6.4 Summary

Large-scale web applications require solid backend systems for persistent storage. Essential requirements are availability, high performance and of course scalability for both read and write operations and for data volumes. These requirements cannot be addressed with a single database instance. Instead, distributed database systems are needed in order to support fault-tolerance, to scale out and to cope with highly concurrent read/write operations.

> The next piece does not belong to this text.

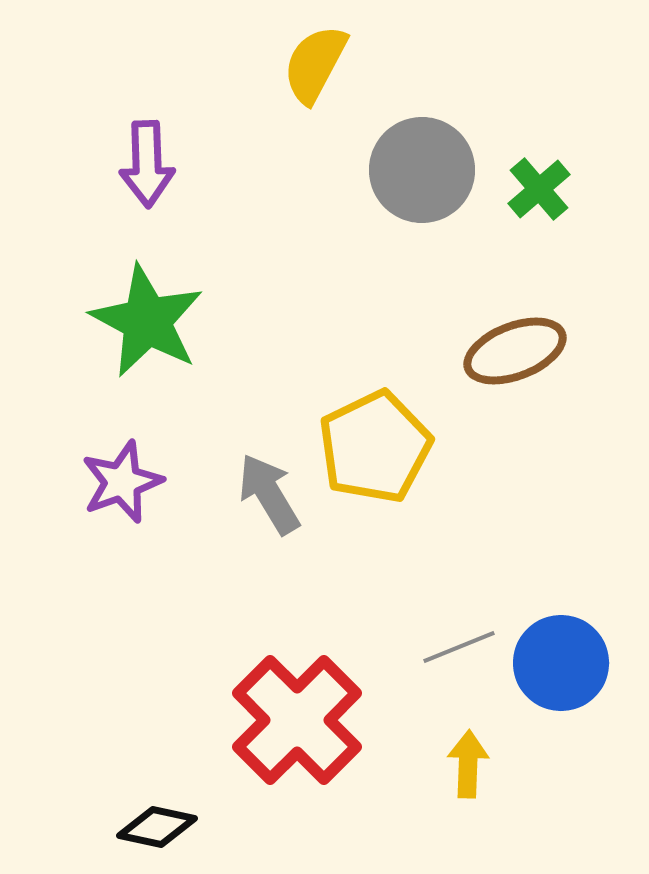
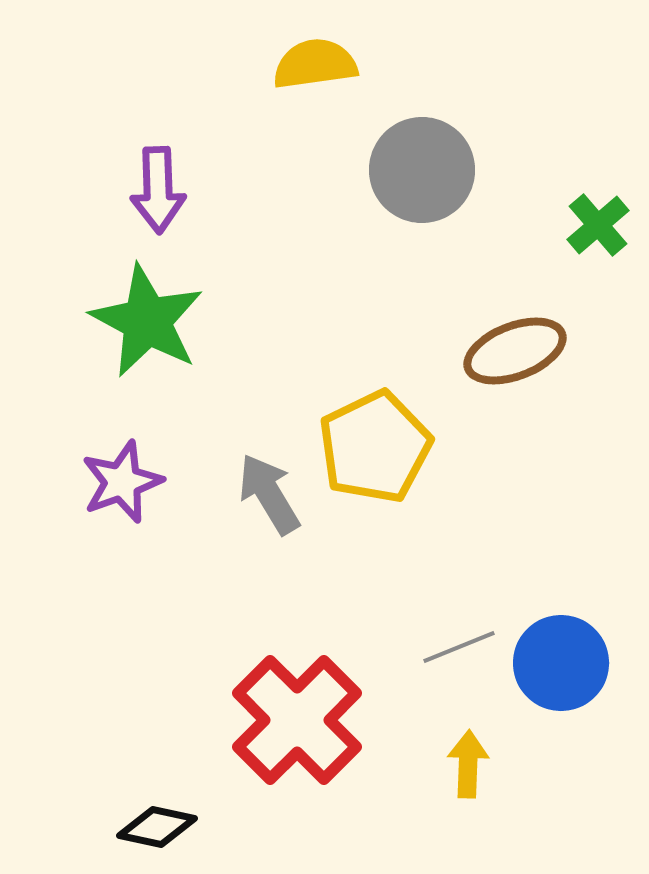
yellow semicircle: rotated 54 degrees clockwise
purple arrow: moved 11 px right, 26 px down
green cross: moved 59 px right, 36 px down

The CAP theorem challenges distributed database systems, as it rules out guaranteeed consistency, availability and partition tolerance at the same time. In distributed systems, failures cannot be avoided, but must rather be anticipated, so partition tolerance is virtually mandatory. Consequently, web applications are required to find a trade-off between strict consistency and high availability. The traditional ACID paradigm favors strong consistency, while the alternative BASE paradigm prefers basic availability and eventual consistency. Although exact consistency requirements depend on the actual application scenario, it is generally feasible to develop web applications with either one of them. However, the application must be aware of the consistency model in use, especially when relaxed guarantees are chosen and must be tolerated.

The internals of distributed database systems combine traditional database concepts with mechanisms from distributed systems, as the database consists of multiple communicating machines. This includes algorithms for consensus, distributed transactions or revisioning based on vector clocks. Replication is an important feature for availability and fault-tolerance. Partitioning addresses the need to handle large amounts of data and to allocate them to different physical nodes.

Relational database systems are built around the concept of relational data tuples and transactional operations. Although this model fits many business applications and can be used in various scenarios, there are other database concepts that provide different characteristics and their own benefits. These concepts include simple key/value data organization, relaxed or no schema definitions, column-oriented table alignment or the usage of graphs as the underlying data structure.